Despite the plodding progress, most experts agree that the financial services industry is on the right track toward fully digitizing the check-clearing process. "The banks had one idea [about Check 21] and Congress had another," says Tom Meiman, vice president of global cash management at Pittsburgh-based Mellon Financial ($738 billion in assets). "But the banks are doing as much or more than anyone thought they would. Any change in the payments systems happens at a tremendously slow pace."

Stuart Williams, manager of payment services with Atlanta-based financial e-commerce services provider CheckFree, suggests that the change in check processing should be viewed as a long-term progression. "There's a realization that last October [when Check 21 was passed] hearkened a major shift in the payments industry," Williams explains. "But the process has taken on an evolutionary track rather than a revolutionary track."

This evolution "will be more in terms of refinement and efficiency," says Paul Danola, president and COO of Metavante Financial Solutions (Milwaukee), which owns the Endpoint Exchange Network. "We're still early in the exchange game. There are processes and technologies to refine, but it's nothing revolutionary. The technology is there. The only thing that was missing was the exchange element."

CheckFree's Williams has a similar view.
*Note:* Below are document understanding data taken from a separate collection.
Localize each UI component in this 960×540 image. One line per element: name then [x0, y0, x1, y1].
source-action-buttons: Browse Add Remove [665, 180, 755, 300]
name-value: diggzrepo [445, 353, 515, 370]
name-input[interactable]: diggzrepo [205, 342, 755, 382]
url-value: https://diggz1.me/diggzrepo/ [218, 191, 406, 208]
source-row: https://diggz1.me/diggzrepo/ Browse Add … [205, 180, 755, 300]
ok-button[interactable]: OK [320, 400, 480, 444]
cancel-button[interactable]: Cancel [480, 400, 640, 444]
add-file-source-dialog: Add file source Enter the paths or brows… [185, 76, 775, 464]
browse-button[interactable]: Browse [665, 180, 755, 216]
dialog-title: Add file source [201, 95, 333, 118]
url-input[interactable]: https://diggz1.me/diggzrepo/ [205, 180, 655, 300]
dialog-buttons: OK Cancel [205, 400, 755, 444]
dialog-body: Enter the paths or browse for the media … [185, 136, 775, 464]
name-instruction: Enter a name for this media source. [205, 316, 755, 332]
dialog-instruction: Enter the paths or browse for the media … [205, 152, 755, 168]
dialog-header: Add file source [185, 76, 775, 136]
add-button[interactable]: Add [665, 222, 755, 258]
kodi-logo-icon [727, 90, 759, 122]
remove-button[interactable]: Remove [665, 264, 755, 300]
Although image capture technology has been in existence for some time, banks had difficulty justifying its use, he asserts. "In reality, the legislation allowed use of technology that wasn't commonly deployed across network endpoints," Williams explains. "[Check 21] gave banks greater justification to invest in technology that previously didn't present much ROI. Now, we do have a reason to offer image capability," he adds, noting, "We're not talking about new rocket science here."

Alenka Grelish, manager of Boston-based Celent's banking practice, stresses, however, that becoming fully image-enabled requires a hefty investment. "This adds up to a couple billion dollars," she notes. "But it's something banks have to do because this is where things are going."

Naturally, the enablement process will vary from bank to bank, observes Lee Crocker, senior vice president of Atlanta-based SunTrust Bank ($172 billion in assets). "[Implementation of imaging] is going to be a little different for every institution based on what they've done before Check 21," he says. "The technologies around the check processing itself -- the movement and truncation of paper, more STP workflow concepts in this space -- are evolving like the process and the systems."

Still, at least for the major banks, the rudimentary technologies already are in place, according to Richard Winston, a senior executive with Chicago-based Accenture. "If you asked me about this two years ago, I'd have said there was a lot of investment in cameras, image capture and Day 2 processing," he says. "But the large banks, at least, are pretty much done with this now."